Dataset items
Segment Open

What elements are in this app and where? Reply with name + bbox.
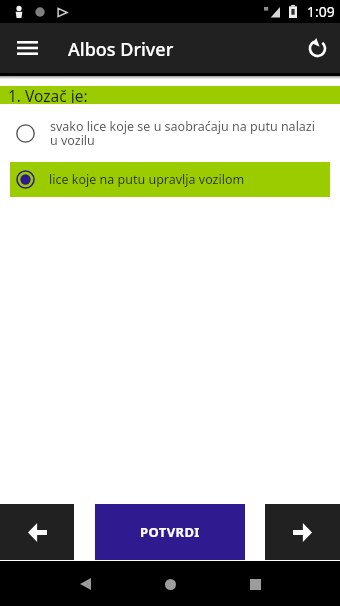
button[interactable]: svako lice koje se u saobraćaju na putu … [0, 104, 340, 162]
button[interactable]: Next [265, 504, 340, 560]
staticText: 1:09 [307, 2, 335, 21]
button[interactable]: Home [149, 563, 191, 605]
staticText: lice koje na putu upravlja vozilom [49, 171, 245, 188]
button[interactable]: lice koje na putu upravlja vozilom [10, 162, 330, 197]
button[interactable]: POTVRDI [95, 504, 245, 560]
button[interactable]: Previous [0, 504, 74, 560]
staticText: svako lice koje se u saobraćaju na putu … [50, 118, 320, 149]
staticText: POTVRDI [140, 523, 200, 541]
button[interactable]: Open navigation menu [10, 31, 44, 65]
staticText: Albos Driver [68, 37, 174, 62]
button[interactable]: Recent apps [234, 563, 276, 605]
button[interactable]: Back [64, 563, 106, 605]
staticText: 1. Vozač je: [8, 85, 88, 103]
button[interactable]: Refresh [300, 31, 334, 65]
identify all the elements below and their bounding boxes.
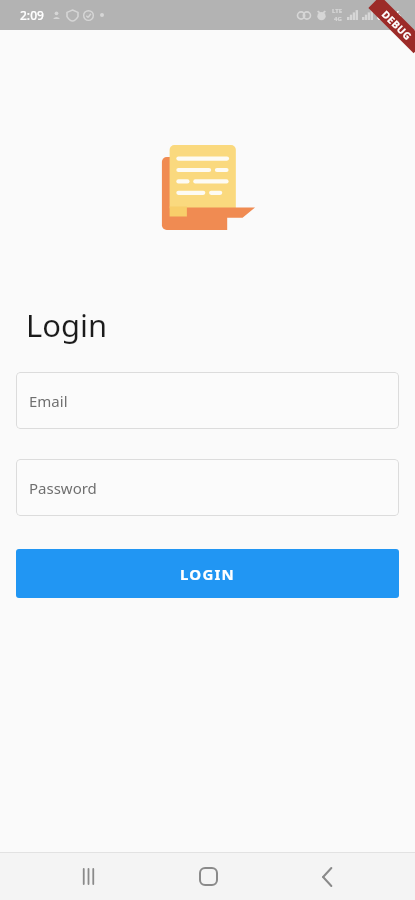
staticText: 2:09 (20, 7, 44, 23)
staticText: Login (26, 304, 108, 346)
button[interactable]: LOGIN (16, 549, 399, 598)
staticText: 4G (334, 15, 342, 23)
button[interactable]: Recents (56, 853, 120, 900)
staticText: LOGIN (180, 564, 235, 584)
button[interactable]: Password (16, 459, 399, 516)
staticText: Password (29, 478, 97, 498)
button[interactable]: Home (176, 853, 240, 900)
staticText: DEBUG (379, 7, 415, 43)
staticText: 87% (377, 7, 401, 23)
staticText: LTE (332, 7, 343, 15)
button[interactable]: Back (295, 853, 359, 900)
staticText: Email (29, 391, 68, 411)
button[interactable]: Email (16, 372, 399, 429)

Segment Closed

→ **Activity**
Wherever the string "Email" appears in the entries above, return the line it appears on.

→ **Written answer**
staticText: Email (29, 391, 68, 411)
button[interactable]: Email (16, 372, 399, 429)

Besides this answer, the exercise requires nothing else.